Using local response analysis to reduce the computational cost of image registration with the hybrid genetic algorithm

The hybrid genetic algorithm (HGA) is used to solve image registration problem formulated as an optimization problem of finding components of a parameter vector minimizing the least squared difference between images. Analysis of image local response helps reduce the computational cost of local search, and genetic operations of selection and recombination. Unit variations of the components of the parameter vector are applied to images subject to registration. Corresponding variations of the objective function in small localities form an image response matrix. The reproduction phase of the algorithm includes a two-phase operation of local search and correction performed on the set of the best chromosomes in the reproduction pool.
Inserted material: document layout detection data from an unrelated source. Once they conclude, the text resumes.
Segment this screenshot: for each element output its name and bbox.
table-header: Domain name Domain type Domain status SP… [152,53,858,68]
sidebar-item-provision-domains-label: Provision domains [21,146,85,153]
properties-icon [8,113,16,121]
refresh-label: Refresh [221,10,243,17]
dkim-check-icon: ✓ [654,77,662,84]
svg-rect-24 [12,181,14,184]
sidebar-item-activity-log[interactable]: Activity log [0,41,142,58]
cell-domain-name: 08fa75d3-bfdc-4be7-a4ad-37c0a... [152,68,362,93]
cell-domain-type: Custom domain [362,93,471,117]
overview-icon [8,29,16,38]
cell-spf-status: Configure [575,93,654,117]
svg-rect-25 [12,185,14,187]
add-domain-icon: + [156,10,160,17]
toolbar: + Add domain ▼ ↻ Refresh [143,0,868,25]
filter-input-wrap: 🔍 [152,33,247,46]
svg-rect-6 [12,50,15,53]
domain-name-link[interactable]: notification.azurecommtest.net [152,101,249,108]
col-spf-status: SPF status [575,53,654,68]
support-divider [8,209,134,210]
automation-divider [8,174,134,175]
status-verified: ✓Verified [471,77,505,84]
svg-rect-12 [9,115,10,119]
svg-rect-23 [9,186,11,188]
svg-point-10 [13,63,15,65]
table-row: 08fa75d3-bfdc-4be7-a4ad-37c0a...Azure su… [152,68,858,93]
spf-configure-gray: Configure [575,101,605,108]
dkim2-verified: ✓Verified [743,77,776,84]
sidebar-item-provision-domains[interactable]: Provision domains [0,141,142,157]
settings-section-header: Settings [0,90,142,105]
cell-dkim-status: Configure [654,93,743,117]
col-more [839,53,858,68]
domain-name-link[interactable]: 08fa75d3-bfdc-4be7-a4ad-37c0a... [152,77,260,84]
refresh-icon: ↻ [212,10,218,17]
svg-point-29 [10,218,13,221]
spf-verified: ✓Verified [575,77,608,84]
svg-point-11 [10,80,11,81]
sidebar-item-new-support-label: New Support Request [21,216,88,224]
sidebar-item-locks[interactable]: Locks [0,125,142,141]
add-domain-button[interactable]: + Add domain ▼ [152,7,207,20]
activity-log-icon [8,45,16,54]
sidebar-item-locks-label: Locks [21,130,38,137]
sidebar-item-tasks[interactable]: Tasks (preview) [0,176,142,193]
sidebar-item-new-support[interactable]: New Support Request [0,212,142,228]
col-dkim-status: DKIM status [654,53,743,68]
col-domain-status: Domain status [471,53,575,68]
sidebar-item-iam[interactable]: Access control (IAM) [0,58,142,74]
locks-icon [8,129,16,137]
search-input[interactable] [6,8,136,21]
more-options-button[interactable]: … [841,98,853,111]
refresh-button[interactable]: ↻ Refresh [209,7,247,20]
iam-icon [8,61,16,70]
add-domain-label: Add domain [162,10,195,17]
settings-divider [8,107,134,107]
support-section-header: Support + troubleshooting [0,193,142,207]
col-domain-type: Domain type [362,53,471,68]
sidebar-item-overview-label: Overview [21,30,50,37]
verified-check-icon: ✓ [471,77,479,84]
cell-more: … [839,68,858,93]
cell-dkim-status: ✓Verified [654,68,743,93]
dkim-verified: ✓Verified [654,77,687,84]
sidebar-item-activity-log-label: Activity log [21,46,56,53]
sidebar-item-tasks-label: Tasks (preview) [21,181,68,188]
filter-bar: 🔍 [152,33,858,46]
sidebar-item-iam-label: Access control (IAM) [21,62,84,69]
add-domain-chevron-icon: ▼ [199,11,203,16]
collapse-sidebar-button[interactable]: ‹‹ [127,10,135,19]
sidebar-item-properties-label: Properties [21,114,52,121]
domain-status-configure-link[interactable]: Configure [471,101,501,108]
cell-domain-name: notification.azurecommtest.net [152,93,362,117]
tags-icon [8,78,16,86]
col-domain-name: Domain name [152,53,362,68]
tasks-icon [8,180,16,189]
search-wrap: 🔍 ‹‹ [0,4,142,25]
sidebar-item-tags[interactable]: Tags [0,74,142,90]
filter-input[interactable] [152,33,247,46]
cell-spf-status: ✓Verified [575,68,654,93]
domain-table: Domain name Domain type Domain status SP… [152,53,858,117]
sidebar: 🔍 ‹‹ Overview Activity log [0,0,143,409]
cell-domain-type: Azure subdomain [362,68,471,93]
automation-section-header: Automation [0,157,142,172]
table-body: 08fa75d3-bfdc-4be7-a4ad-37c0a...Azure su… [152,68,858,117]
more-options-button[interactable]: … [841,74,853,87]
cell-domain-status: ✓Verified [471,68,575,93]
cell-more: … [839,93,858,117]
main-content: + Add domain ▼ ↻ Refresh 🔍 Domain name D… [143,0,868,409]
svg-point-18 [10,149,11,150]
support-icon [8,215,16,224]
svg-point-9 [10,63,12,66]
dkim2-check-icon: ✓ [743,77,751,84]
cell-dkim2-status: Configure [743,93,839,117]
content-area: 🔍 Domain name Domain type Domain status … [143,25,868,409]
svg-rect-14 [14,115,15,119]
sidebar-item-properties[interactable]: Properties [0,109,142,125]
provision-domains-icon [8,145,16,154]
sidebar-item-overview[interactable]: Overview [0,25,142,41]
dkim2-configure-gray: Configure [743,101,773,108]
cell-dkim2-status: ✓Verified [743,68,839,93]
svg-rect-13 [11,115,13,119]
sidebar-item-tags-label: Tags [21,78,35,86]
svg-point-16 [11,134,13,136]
The step size of the local search is modified according to the values of the response matrix in the localities where the search is performed, which reduces the averaged computational cost of the correction over all iterations. The crossover and mutation phases of the HGA are based on the comparison of the response matrices of the images. The operation of correlation is applied to the response matrices of the reference and the registered images. The result serves as the probability matrix reducing the entire search space to subspaces that most likely contain the optimal solution to the problem. The operations of selection and recombination are performed only on those subspaces. Computational experiments with 2D grayscale images show that in some cases the proposed approach can significantly reduce the computational cost of image registration with the hybrid genetic algorithm.